The Non-Fiction Section: Subway Preacher


April 21, 2011 by abbyo

I’ve written about Dennis W. Ho’s short documentary “Subway Preacher” briefly before, in my overall review of the True/False film festival back in March. I didn’t get to write much in-depth about the film, which is an interesting piece of cinema verite, so this week I’m doing a full review. Like George Ratliff’s movie “Hell House,” “Subway Preacher” is an interesting, frustrating and strangely entertaining look into the lives of a group of right-wing Christian fundamentalists who have clearly got some other issues they need to tackle in addition to religion.

The movie’s focal point is Brian Kelly, a man who’s given up his job to go into ministry full time. Now, when I say “go into ministry,” I don’t mean go to a theological seminary, or becoming a missionary. Brian is the subway preacher of the movie’s title. He and the members of his pitiful congregation, spend hours and hours every day in the New York City subway, handing out religious pamphlets, praying loudly, and threatening hellfire for heathens. Brian’s wife, Rose, dutifully helps him with his work, meaning that the couple has no income. During the course of the film, Brian starts having feelings for Kaitlin, a Columbia grad student and member of his flock. Discord between Brian, Rose and his ministry partner Shawn follow as a result.
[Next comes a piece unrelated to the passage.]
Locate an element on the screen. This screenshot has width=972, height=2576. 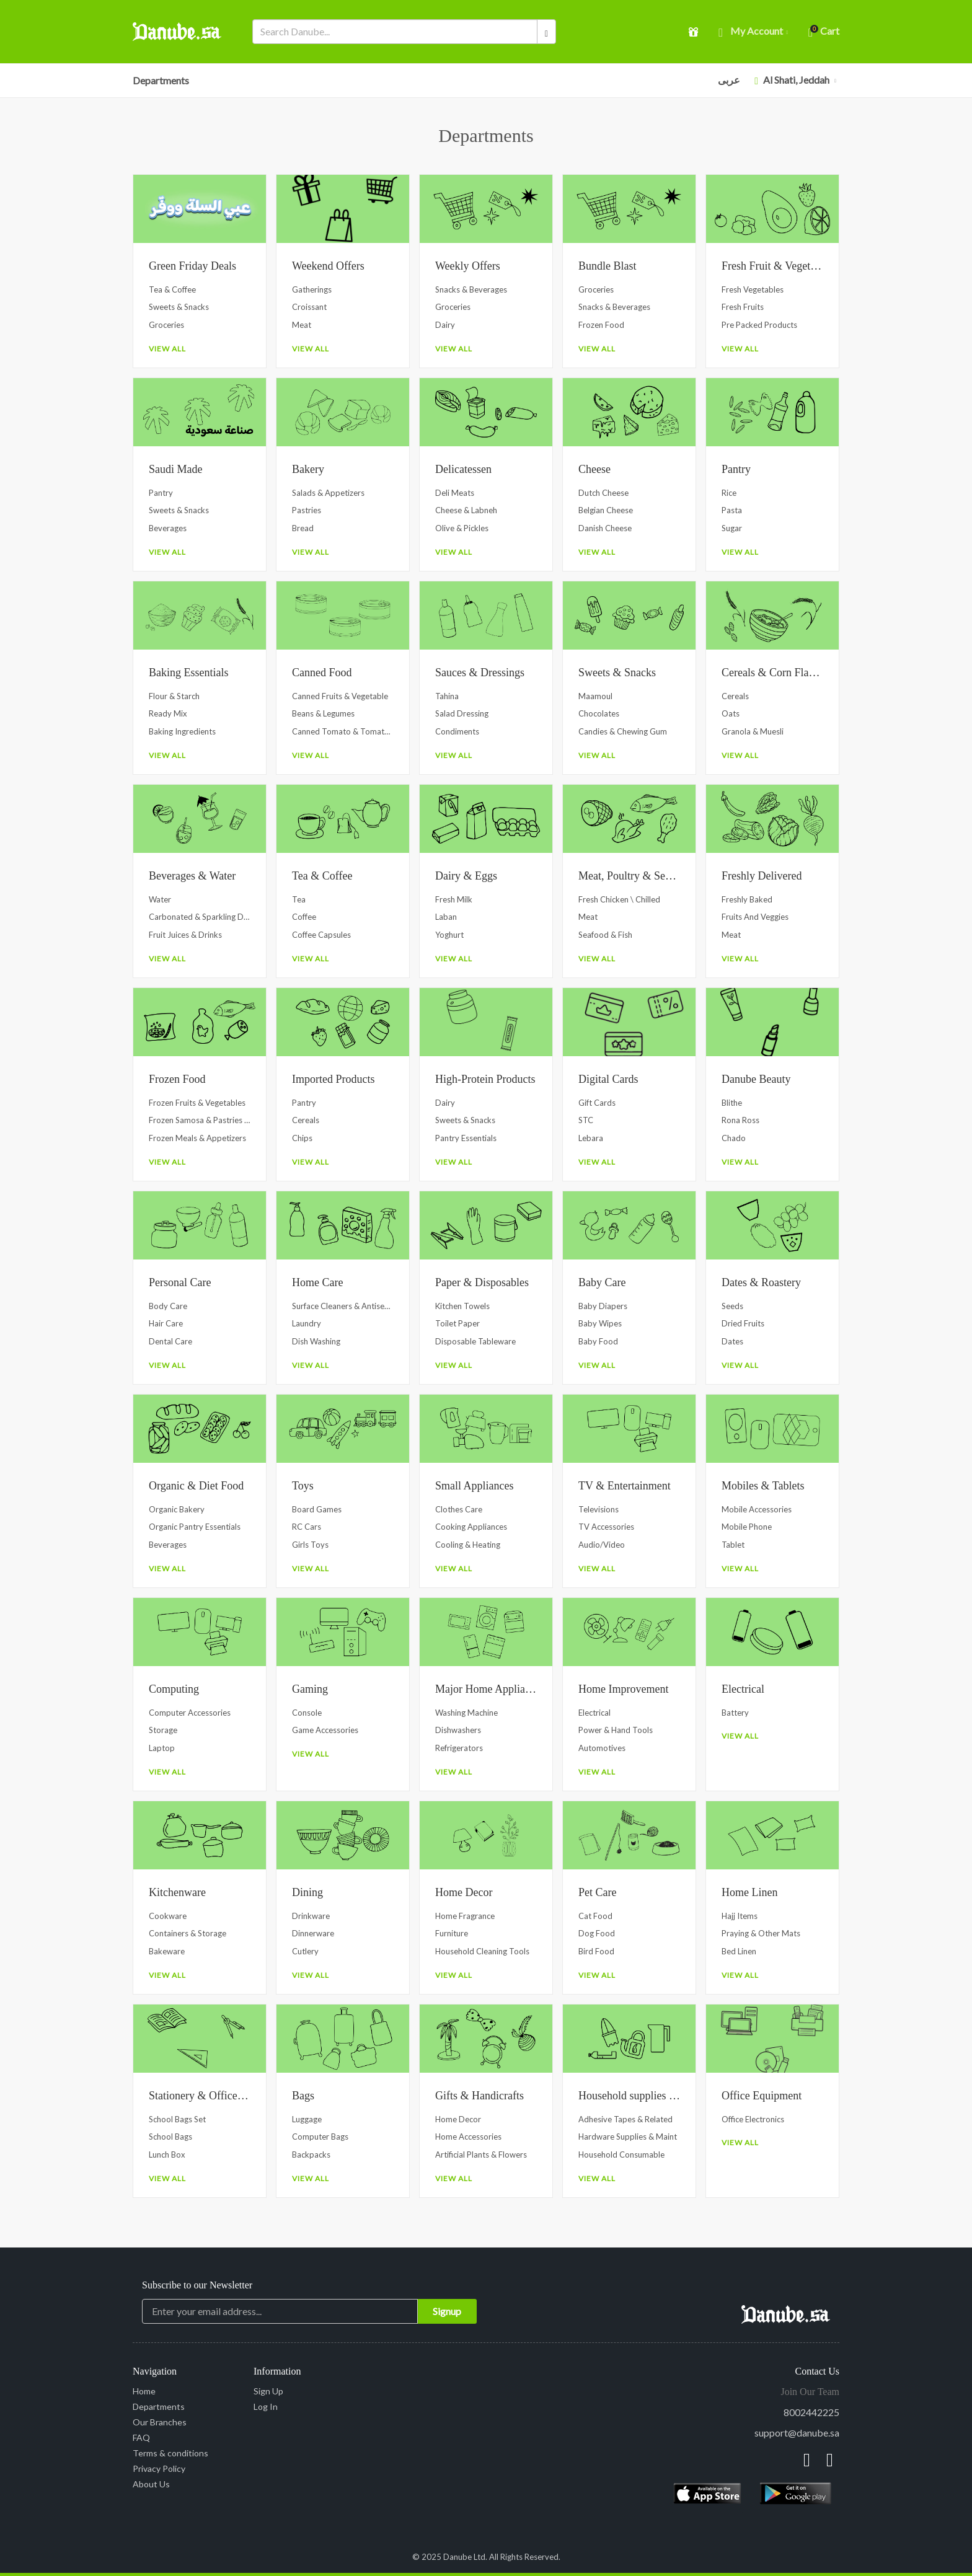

Ho pulls no punches here. He presents Brian as a wholly unlikeable, off-putting character and his congregation as a bunch of enthusiastic but misguided souls. Brian’s manipulative. He exploits Shawn. He verbally abuses Rose. He proudly takes photos with “born again” Son of Sam killer David Berkowitz. But through all of this he still truly believes he is doing God’s work, and shouts it at the top of his lungs. An exchange Kaitlin has with an irritated subway commuter as Brian spouts his dogma in the background says it best:

Man: Is he (Brian) going to hell?

Kaitlin: No, he’s saved. He isn’t going to hell.

Man: Then how bad could (hell) be?

With representatives like Brian around, it’s no wonder people get turned off by Christianity.

As much as I’d like to get on my high horse about the film’s unfortunate but true “Christians-as-wackjobs” portrayal of Brian and his team, my goal here, first and foremost, is to evaluate “Subway Preacher” as a movie. And it’s a really good movie. Ho gets creative with his camera, setting up very cinematic shots of characters, and creative transitional montages of subway scenes. The drama between Brian, Rose, Kaitlin and Shawn is heartbreaking.  You never get the sense that characters are exaggerating, or are reacting to the camera, with theexception of Brian—it could be argued that his behavior

 during the whole film (his pursuit of Kaitlin, his rejection of his wife) is a giant reaction to Ho’s presence.

Amidst all the drama, “Subway Preacher” really serves to show the ironic life and hypocrisies of people with extreme beliefs. Brian’s fundamental theology ought to eliminate divorce from Rose as an option. But yet, Brian finds a way to justify it to himself through verbally abusing her and calling her a rebellious woman when she sticks up for herself, though it’s clear she loves him. Brian and Kaitlin both claim they’re “on fire for God,” yet choose to show that fire by scaring away anyone they might potentially convert. Kaitlin actually makes a good point earlier in the film that she feels she has blood on her hands every time she chooses not to evangelize to someone, the point being that she’s keeping them from Heaven by not telling them about Jesus. But her particular brand of evangelism does more harm than good—those whose souls she’s concerned for might be better off if she didn’t say anything at all.

“Subway Preacher” is a curious slice-of-life movie that looks closely at the existence and beliefs of people most of us go out of our way to ignore. It’s not necessarily revealing or surprising, but there’s a surprising wealth of drama that provides entertaining, sympathetic characters and an engaging story. Director Dennis W. Ho has made a creative, thoughtful movie that’s as easy to laugh at as it can be cringe-inducing.


One thought on “The Non-Fiction Section: Subway Preacher

  1. Thanks for posting this. Life is complicated. I believe in God but not extremism. It’s kind of funny in a way because we instinctually know that their path has severe difficulties. That it’s a self-defeating religion that they are promoting, at least in the way they are doing it. I guess we just have to pray for them, pray for me, pray for you & pray for all of us. Thanks, Keep Blogging, Keep Writing.